[[ Supplied information open ]]
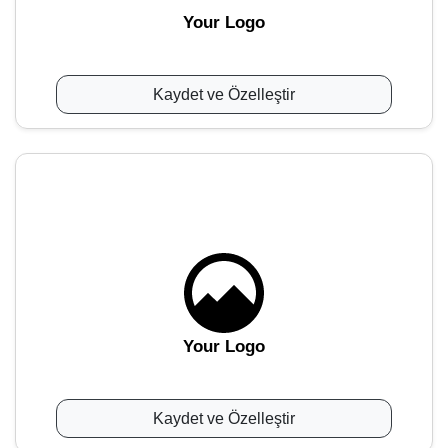
Your Logo
Kaydet ve Özelleştir
Your Logo
Kaydet ve Özelleştir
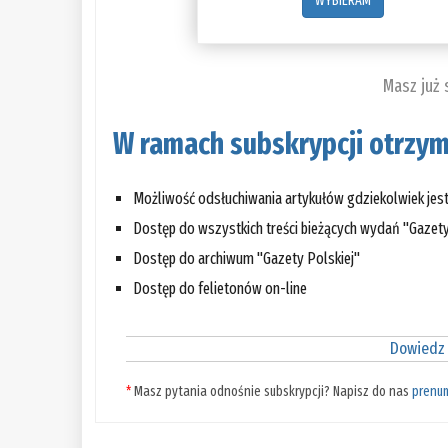
WYBIERAM
Masz już
W ramach subskrypcji otrzym
Możliwość odsłuchiwania artykułów gdziekolwiek jes
Dostęp do wszystkich treści bieżących wydań "Gazety
Dostęp do archiwum "Gazety Polskiej"
Dostęp do felietonów on-line
Dowiedz 
*
Masz pytania odnośnie subskrypcji? Napisz do nas
prenu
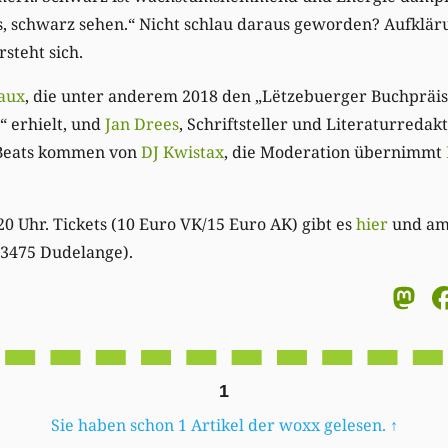
, schwarz sehen.“ Nicht schlau daraus geworden? Aufkläru
rsteht sich.
aux
, die unter anderem 2018 den „Lëtzebuerger Buchpräis
“ erhielt, und
Jan Drees
, Schriftsteller und Literaturreda
 Beats kommen von
DJ Kwistax
, die Moderation übernimmt
0 Uhr. Tickets (10 Euro VK/15 Euro AK) gibt es
hier
und am 
L-3475 Dudelange).
M
1
Sie haben schon 1 Artikel der woxx gelesen.
↑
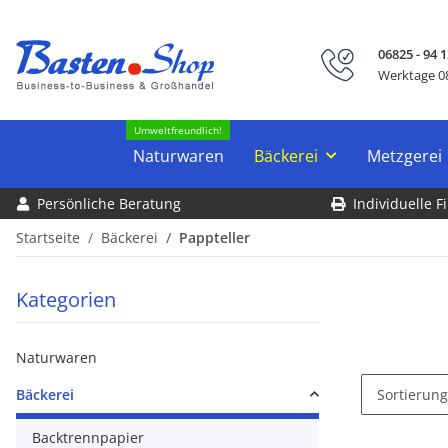
06825 - 94 1
Werktage 08
Umweltfreundlich!
Naturwaren
Bäckerei
Metzgerei
Persönliche Beratung
Individuelle 
Startseite
Bäckerei
Pappteller
Kategorien
Naturwaren
Bäckerei
Sortierung
Backtrennpapier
[[ Supplied information closed ]]
__Assignment__.
From the first line of the records through the line containing "den „Lëtzebuerger Buchpräis", please output exactly those lines and nothing more, leaving out the pictures.

__Exercise response__.
Your Logo
Kaydet ve Özelleştir
Your Logo
Kaydet ve Özelleştir
WYBIERAM
Masz już
W ramach subskrypcji otrzym
Możliwość odsłuchiwania artykułów gdziekolwiek jes
Dostęp do wszystkich treści bieżących wydań "Gazety
Dostęp do archiwum "Gazety Polskiej"
Dostęp do felietonów on-line
Dowiedz 
*
Masz pytania odnośnie subskrypcji? Napisz do nas
prenu
, schwarz sehen.“ Nicht schlau daraus geworden? Aufkläru
rsteht sich.
aux
, die unter anderem 2018 den „Lëtzebuerger Buchpräis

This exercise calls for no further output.